Honour Your Love in an Ode by Violet Nesdoly

Please note that Violet sent this post to me quite some time ago. I (Steph) then promptly lost track of it and didn’t post it when it was originally scheduled. My apologies! Regardless, it is always a wonderful time to express our love. Let’s learn more about how we can do so by writing an ode . . . 

In the month of February, our thoughts turn to love and poetry. Perhaps you’ve lately picked through racks of Valentine cards, browsed the books on your shelves, or asked Google for suggestions—all in search of words that expressed just right sentiments. Of maybe you even wrote an original sonnet—the poetry form most often associated with love. There is another type of love poem to write that’s every bit as old and perhaps even more versatile. It is the ode.

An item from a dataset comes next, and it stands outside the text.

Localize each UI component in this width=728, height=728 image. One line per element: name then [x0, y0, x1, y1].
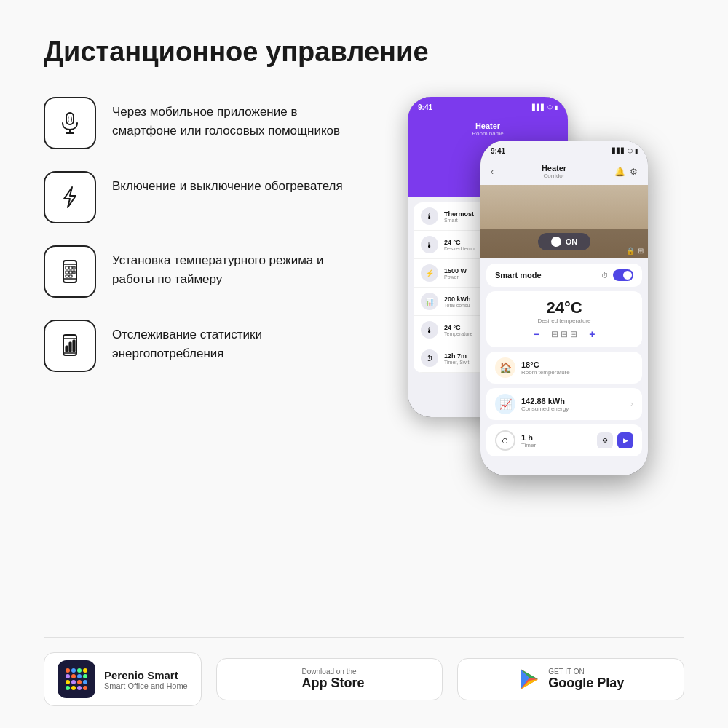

Dictionary.com defines ode: “A lyric poem typically of elaborate metrical form and expressive of exalted or enthusiastic emotion.” “Expressive, exalted, enthusiastic emotion”? Sounds like love to me!

A brief history of odes

Odes began in Greece. The Greek poet-for-hire Pindar (522-443 B.C.) wrote odes celebrating public events. Imagine victorious athletes parading into the town’s square or coliseum accompanied by choirs singing of their feats. The Pindaric choral ode is a long rhyming poem in three parts called strophe, antistrophe, and epode. “The Progress of Poesy” by Thomas Gray is a Pindaric Ode.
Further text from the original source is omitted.